Cosa accade, dal punto di
vista metodologico, quando si interviene sullo spazio interiore di un
manufatto del passato, lontano o vicino che sia, per rivitalizzarlo? In tali casi chi progetta agisce sul
contenuto stesso dell’architettura, opera,
praticamente e concettualmente, solo su una parte di un’unità
teoricamente indivisibile composta da involucro e invaso.
Lavorare
solo sull’interno di un manufatto, o prevalentemente su questo,
significa dividere lo spazio dalla realtà fisica della struttura
muraria e assumerlo, in definitiva, come un vuoto, non più uno
spazio con un senso e una morfologia, quindi come una materia da
plasmare e da caratterizzare.
Si
tratta di una nuova architettura composta da un interno ri-progettato
e da una struttura recuperata, sintesi dei valori del passato e del
presente, racconto dell’aspetto antico e delle esigenze
contemporanee, memoria attualizzata della vita dell’uomo, in
sintesi progetto improponibile ex novo e in grado di esistere solo
come tappa di un percorso ininterrotto della storia.
Le
conseguenze applicative di tali ragionamenti sono molteplici e
appartengono oramai anche alla prassi progettuale consolidata:
“costruire nel costruito” e “costruire sul costruito” sono
modalità operative diffuse, interventi dall'interno che si
confrontano con i limiti spaziali di manufatti de-funzionalizzati da
un lato e, dall'altro, nuove entità spaziali e architettoniche
aggiunte, sovrapposte o integrate a strutture esistenti in grado di
modificarne totalmente il senso funzionale e il valore espressivo.
La
nostra disciplina, quindi, ha trovato sempre nuovi campi operativi,
luoghi di applicazione, ma non ha mai perduto la sua originalità e
indispensabilità.

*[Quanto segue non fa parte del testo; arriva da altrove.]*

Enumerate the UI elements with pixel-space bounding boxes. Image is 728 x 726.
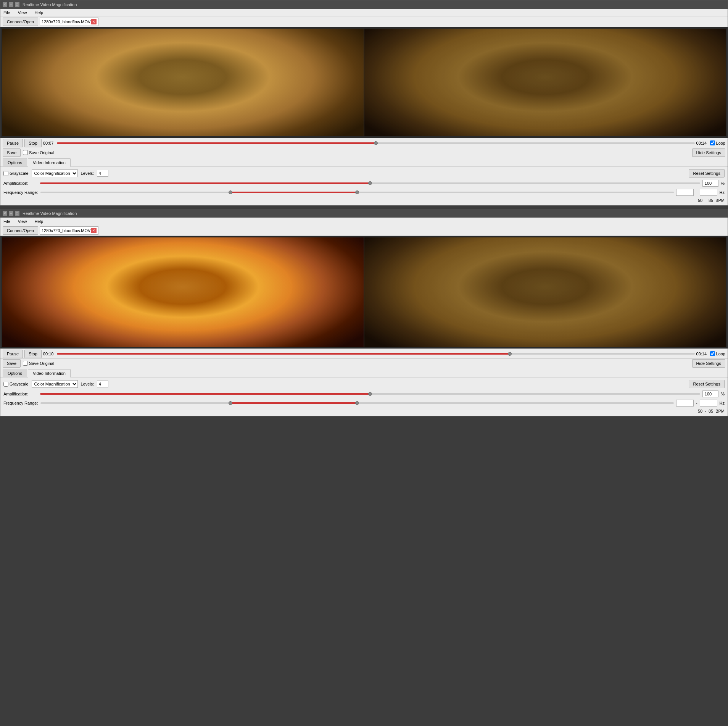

Anzi è evidente che avendo come fine ultimo
quello di dare forma alle esigenze, alle speranze, ai sogni e ai
desideri dell'uomo, essa è in grado di accogliere cambiamenti
tecnologici, modifiche dei principi funzionali o tipologici,
adeguamento prestazionale, sintonia con l'ambiente, la cultura, le
mode e i mezzi di comunicazione fin quando non perderà di vista la
centralità dell'uomo, non si distaccherà da esso perseguendo
percorsi autonomi e distanti dalla vita.
Tale
ruolo di disciplina a servizio della società è sempre più
importante se si vuole provare a indirizzare il progetto degli
interni, l'architettura nel suo complesso, verso il futuro.
Prevedere
quindi le nuove linee di ricerca non significa immaginare nuovi stili
o linguaggi, nuove forme o materie, tecnologie sofisticate o usi
innovativi di quelle esistenti, quanto piuttosto cercare di
comprendere le aspettative più sentite dalla società a cui
apparteniamo.
Per
provare a capire quali potrebbero essere i veri bisogni che
l'architettura, da domani, dovrà soddisfare non credo servano riti
magici o sfere di cristallo in cui leggere il futuro, basta guardare
criticamente cosa è accaduto in questi ultimi anni, cosa facciamo
ogni giorno, per rintracciare delle indicazioni.
Solo
pochi anni fa viaggiavamo solo con un
semplice telefono cellulare, oggi noi
tutti viaggiamo con uno smartphone, un tablet, richiediamo come
indispensabile la presenza di wifi per poterci collegare al web
costantemente: per scaricare mail di lavoro, per mandare messaggi con
whatsapp, per parlare con skype, per aggiornare facebook, per
scaricare file dal cloud, per leggere le news, per sapere che tempo
farà... con lo stesso smartphone facciamo fotografie, registriamo
filmati, annotiamo appunti vocali, ci facciamo guidare da navigatori
satellitari e più che comunicare siamo sempre in contatto con i
nostri cari, ma non solo, con quella che chiamiamo la nostra
community.
Cosa
c'entra questo con l'architettura? Avete mai riflettuto a fondo sui
termini che caratterizzano il mondo dell'informatica? La pagina
iniziale di un sito web si chiama “home”, un blog è uno “spazio”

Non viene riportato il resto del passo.